Alappuzha, Oct 03: India should rationalise and reduce the variety of military aircraft to two or three types, rather than operating multiple variants. The requirements must be met through Indian industries or through joint ventures with overseas partners.
‘Make in India' mission should be implemented through affirmative action and commitment of all concerned, including the research and development establishments, industries and the armed forces with a firm political directional leadership.
These are among the many aspects covered in a book titled -- Make in India, A Strategy for Partnership - authored by Dr CG Krishnadas Nair, leading aerospace brain in the country and former chairman of Hindustan Aeronautics Ltd (HAL).
Published by New Delhi-based Society for Aerospace Studies, the book bats for a meaningful and convincing role for Indian industries in all future aerospace and defence programmes.
Facilities for master modern technologies critical
In the segment that dwells upon the ‘Status of design know-how and way forward,' the book says that all future designs will be driven by considerations other than the conventional performance and stability.
Factors such as stealth, noise and emission regulations are assuming greater importance.

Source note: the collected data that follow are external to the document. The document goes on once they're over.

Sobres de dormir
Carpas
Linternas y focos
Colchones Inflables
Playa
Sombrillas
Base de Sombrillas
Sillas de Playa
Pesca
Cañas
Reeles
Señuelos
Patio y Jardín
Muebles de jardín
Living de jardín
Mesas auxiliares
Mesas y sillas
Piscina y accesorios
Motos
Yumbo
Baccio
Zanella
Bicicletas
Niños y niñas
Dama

Stealth technologies essentially involve reducing the radar cross-section and infra-red signature.
Research in these areas is highly confidential and not much information is available in the public domain. There is a need for indigenous research effort for better understanding of the issues involved and to develop materials and techniques.
"Aero-elasticity and further aero-servo-elasticity are very important for a fly-by-wire controlled unstable configuration. Continued research, update of technology and availability of facilities are critical to take up advanced aircraft programmes," says the book.

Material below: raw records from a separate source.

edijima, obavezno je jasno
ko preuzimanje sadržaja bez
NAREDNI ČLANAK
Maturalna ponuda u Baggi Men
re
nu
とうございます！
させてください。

Role of private industries as work-sharing partners
Backing the SMEs in India, the author wants aerospace PSUs to sub-contract to large private sector industries and SME consortiums, various systems and structural assemblies.
"They could be integrators into the main platforms namely aircraft, helicopter, engine and missile. To make such programmes successful aerospace PSUs must support SMEs by providing technology and documentation, tooling support, training and up to the first article manufacture and certification. It will also be desirable to provide required materials initially during the development and proving stage," says the book.
Move out of license production era
The author's expertise as the founder president of the Society of Indian Aerospace Technologies and Industries (SIATI) and leading HAL from the front, taking the challenges of the new millennium head-on, is evident all through the book.
"We have proven competence and the world's largest number of software engineers in IT services. We have a reasonably good market and a growing economy. It will be a win-win approach for India and our technology-cum-investment partners to undertake joint projects for the next generation aircraft, helicopters, UAVs and other associated equipment," says the book.
While dedicating the book for the synergetic growth of the industry through partnership, the author says that the Indian SMEs and large private sector industries have taken considerable initiatives in indigenous development of aerospace materials, components, equipment, structures and systems.
"We need to move from the conventional license production to joint design and development and production of domestic and global market. Continued dependence on license production can adversely affect indigenous design and development capability. We must consciously move out of the license production era," says the author.